Lorena Cecilia Sessaty Sáenz. Smc
« J’ai déjà cessé de rêver, ici ça fait trop mal. » Ces paroles de Khader, un jeune Palestinien de 17 ans, révèlent la profonde fatigue provoquée par la guerre et ses conséquences invisibles. Depuis plus d’un an, je travaille à Bailasan, un centre d’accompagnement psychologique et spirituel à Bethléem, où j’accompagne des personnes marquées par la souffrance, la crise économique, la migration forcée et la perte d’espoir.
Le fléau de la guerre
La guerre ne détruit pas seulement des vies et des bâtiments ; elle affecte aussi les rêves, les projets et la santé mentale. Dans une ville comme Bethléem, dépendante du tourisme, beaucoup de familles vivent des situations difficiles : chômage, isolement, jeunes enfermés chez eux et recherche d’évasion dans le monde numérique. Pourtant, au milieu de cette obscurité, je rencontre des personnes qui deviennent de véritables « bougies », apportant soutien, justice et espérance.
Choisir le bien au-delà des clivages
Je pense notamment à ceux qui, malgré les blessures de leur histoire, choisissent d’aider les autres.

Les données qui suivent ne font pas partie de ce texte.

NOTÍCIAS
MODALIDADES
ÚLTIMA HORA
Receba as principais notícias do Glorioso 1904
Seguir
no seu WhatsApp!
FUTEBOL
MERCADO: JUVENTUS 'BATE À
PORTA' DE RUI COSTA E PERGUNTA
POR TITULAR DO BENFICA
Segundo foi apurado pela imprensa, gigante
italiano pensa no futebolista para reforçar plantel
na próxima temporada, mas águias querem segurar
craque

Des Palestiniens qui utilisent le théâtre et les marionnettes pour offrir aux enfants des moments de joie, ou des Juifs engagés pour la paix et la justice malgré les critiques qu’ils affrontent. À Bailasan, cette lumière se manifeste aussi dans les thérapies et les groupes de soutien, où les personnes découvrent leur propre force intérieure.
L’histoire de Khader illustre cette transformation. En réfléchissant au récit de David et Goliath, il comprend qu’il porte une « armure » trop lourde faite de rêves impossibles et de découragement. Il découvre plutôt ses propres « pierres » : sa santé, sa famille, sa foi, les scouts et son amitié. Il reconnaît qu’il ne peut pas changer toute la situation politique, mais qu’il peut combattre la colère et l’apathie qui l’habitent.
Aujourd’hui, ma mission n’est pas de tout résoudre, mais d’être une petite lumière dans l’obscurité : écouter, accompagner, créer des liens et aider chacun à retrouver un peu d’espérance. Sur cette terre blessée, je continue de croire que Dieu agit à travers ces gestes simples, ces rêves qui renaissent et ces personnes qui choisissent de garder leur lumière allumée.